Das Steueraufkommen im kommenden Jahr fällt laut der aktuellen Schätzung um 5,2 Milliarden Euro niedriger aus, als noch im Mai vorhergesagt. Für dieses Jahr rechnen die Steuerschätzer allerdings mit einem Plus von 5,2 Milliarden Euro im Vergleich zur Mai-Schätzung. In den Jahren 2017 bis 2019 könne der Staat wieder mit insgesamt 4,8 Milliarden Euro mehr Einnahmen rechnen, als zuletzt erwartet. Grund dafür seien die stabile Konjunktur und Beschäftigung.

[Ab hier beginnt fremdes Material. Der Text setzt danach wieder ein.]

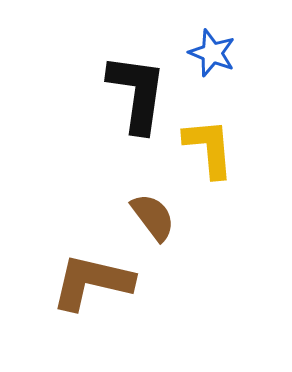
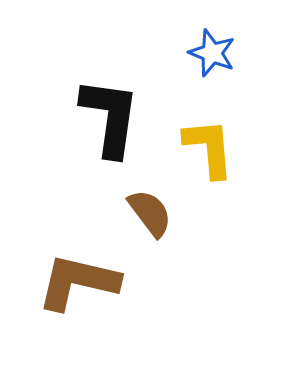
black L-shape: moved 27 px left, 24 px down
brown semicircle: moved 3 px left, 4 px up
brown L-shape: moved 14 px left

Das geringe Einnahmeplus 2016 sei vor allem Folge der Steuersenkungen sowie Entlastungen für Familien, aber auch von Urteilen der Finanzgerichte zugunsten von Unternehmen, hieß es in der Mitteilung. Vor allem der Bund, aber auch die Kommunen werden im kommenden Jahr auf Einnahmen verzichten müssen. Die Länder sollen den Experten zufolge hingegen etwas mehr einnehmen.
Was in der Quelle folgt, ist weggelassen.